Brad Thor? That can’t be his real name!

For a long time, I was pretty sure that Brad Thor wasn’t Brad Thor’s real name.  Brad Thor had to have given himself that name, I thought.  Nobody is lucky enough to have a name as cool as Brad Thor.  I got stuck with Jimmy and a boring last name.  A guy named Brad Thor has it made.

Brad Thor was smart enough to start writing military thrillers.  If your last name is Thor, you should write war books (or meteorology manuals, but there’s probably not as much money in that).  25 years ago, Tom Clancy owned the military thriller genre.  But then his novels started getting too long, and military readers clamored for shorter thrillers.  Clancy started co-writing shorter novels, and authors like Vince Flynn and Brad Thor helped fill the need with novels of their own.

Vince Flynn was a good, tough name for a military thriller guy.  Maybe not as tough as Brad Thor, but pretty good.

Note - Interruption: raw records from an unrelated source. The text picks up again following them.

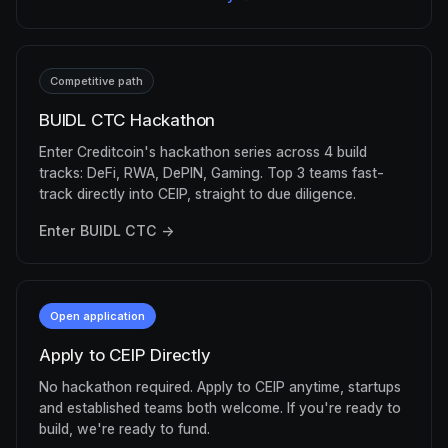
Competitive path
BUIDL CTC Hackathon
Enter Creditcoin's hackathon series across 4 build
tracks: DeFi, RWA, DePIN, Gaming. Top 3 teams fast-
track directly into CEIP, straight to due diligence.
Enter BUIDL CTC →
Open application
Apply to CEIP Directly
No hackathon required. Apply to CEIP anytime, startups
and established teams both welcome. If you're ready to
build, we're ready to fund.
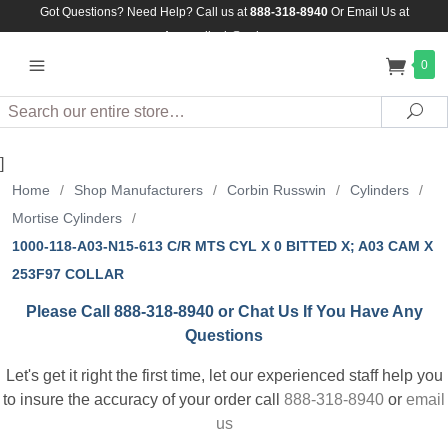
Got Questions? Need Help? Call us at
888-318-8940
Or
Email Us at
Assuredlock@aol.com
0
Search
Sea
]
Home
/
Shop Manufacturers
/
Corbin Russwin
/
Cylinders
/
Mortise Cylinders
/
1000-118-A03-N15-613 C/R MTS CYL X 0 BITTED X; A03 CAM X
253F97 COLLAR
Please Call 888-318-8940 or Chat Us If You Have Any
Questions
Let's get it right the first time, let our experienced staff help you
to insure the accuracy of your order call
888-318-8940
or
email
us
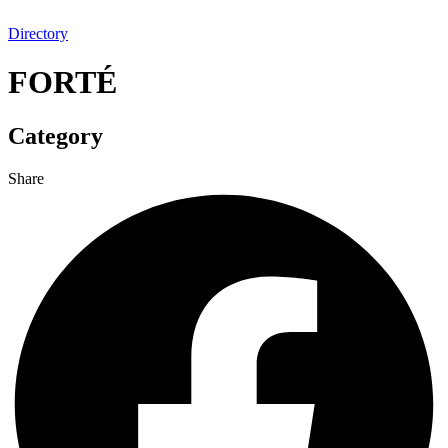
Directory
FORTÉ
Category
Share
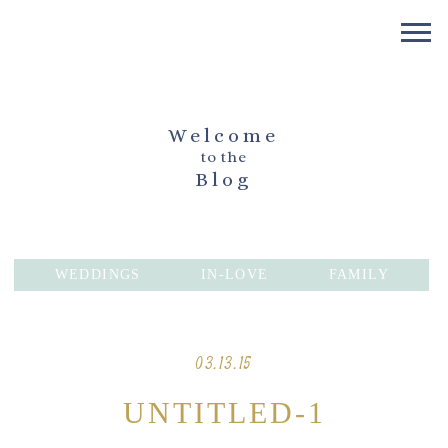
Welcome
to the
Blog
WEDDINGS
IN-LOVE
FAMILY
03.13.15
UNTITLED-1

To be honest, I’m not interested in military thrillers anymore.  With the ways that technology and current events (public affairs) change, most novels in that genre feel outdated within a few years.  But out of curiosity, I picked up Foreign Agent by Brad Thor just to see what a Brad Thor novel was like.

Because this novel gets into issues like terrorism and U.S. foreign policy, your political beliefs will probably affect your opinion of this book, and I’m not that kind of blogger, so I’m not writing about that aspect of the book.  Instead, I’m interested in the quality of writing, and you get everything you need to know about the novel Foreign Agent from the following sentence in Chapter 4.

Her tight dress clung to her stunning body as a faint breeze moved her long, brown hair.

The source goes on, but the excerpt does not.